Natural language queries flow down from the user interface through the collaboration service LLM and the S2 query language to knowledge service, which has direct access to recorded events and metrics through a database query language. The database and S2 response is sent through an LLM for summarization, and present to the user as a series of summaries, visualizations, and recommendations.
The Selector platform takes natural language input and responds either with widget outputs (if used in the query bar) or provides summarized responses (if the chatbots are used).
Additionally, all interactions can be done using Slack or Microsoft Teams. Additional materials can be provided to see deep-dive material on Selector Copilot and the industry’s first Network Language Model.
The Role of Kubernetes in Auto-scaling
Selector is based on Kubernetes microservices and consists of four functional layers. From bottom to top, as detailed above, these are:
- Ingest data from source (the data collection service)
- Transformation through metadata (the data hypervisor)
- Rules and alerts with ML (the knowledge service)
- Presentation in a user-friendly format (the collaboration service)
Kubernetes is the factor that allows Selector to auto-scale when events are climbing and scale back when fewer resources are needed.
Key Selector Features
Low Code/No Code
The Selector platform is offered as a service.

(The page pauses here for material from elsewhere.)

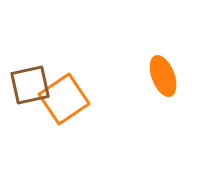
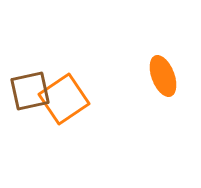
brown square: moved 6 px down
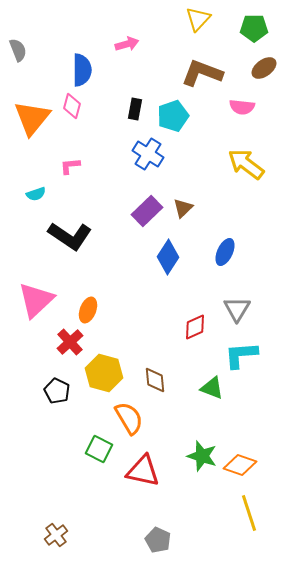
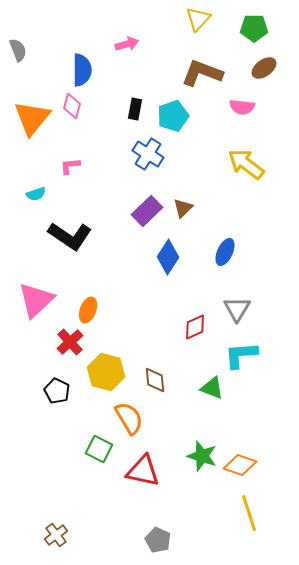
yellow hexagon: moved 2 px right, 1 px up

The service includes Selector data scientists and solutions engineers who create, test, and deploy applications that provide automated workflows for network management and service management that the customer wants.

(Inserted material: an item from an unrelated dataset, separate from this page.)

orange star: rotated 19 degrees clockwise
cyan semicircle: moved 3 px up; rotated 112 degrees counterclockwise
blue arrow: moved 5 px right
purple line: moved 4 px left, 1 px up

Selector can train customer teams, if desired, on how to develop and customize the Selector platform.
Notifications
The Selector platform supports a wide variety of notification formats and templates, and each can be customized to customer requirements. Examples include SMS, MS Teams, Cisco Webex, Slack, Email, Service Now, Jira, PagerDuty, and more.
If the customer requires a customized notification endpoint and needed template, the Selector solutions team writes a specification file for it.
Flexible UI/UX
The Selector Structured Query Language (S2QL) is designed to provide users with a powerful and flexible means of retrieving, manipulating, and presenting data.
The Selector UI provides a common framework for presenting various data using S2QL. The presentation of the data can be customized for customer formats. The log-based dashboard, sunburst, and map-based dashboard are standard and do NOT require customization. Other UI views are built to customer requirements or customer teams can be trained to build their own.
Here are some examples of the types of data that Selector’s S2QL can present to users.
Logs can be presented with details or as a graphical sunburst.
A map-based dashboard can show a heatmap of normal operation and anomalies.
Various widgets can show operational violations in several ways.
Honeycomb widgets are effective to convey a quick overview of the entire network.
The Selector analytics platform incorporates machine learning and AI in multiple places:
- Auto-baselining of thresholds for metrics
- Clustering of syslogs and named entity recognition
- Event predictions
- Correlations and topology-aware correlations
- LLMs for summarization and Chatops
Multi-Language
English is the supported language in the Selector platform. Selector is open to exploring multi-lingual support as part of a commercial engagement.
Storage for On-Premises Solutions
The total available storage and storage retention are based on individual customer requirements. For on-premises solutions, the customer hosts the VMs and Disks that the Selector platform uses. Selector uses LongHorn to replicate the data stores across the cluster.
For Selector’s on-premises solution, we guide our customers on best practices for backups, system redundancy, and disaster recovery tailored to their specific setup.
Selector has an internal monitoring solution (using Selector) for on-premise and cloud deployments to monitor the resources being used.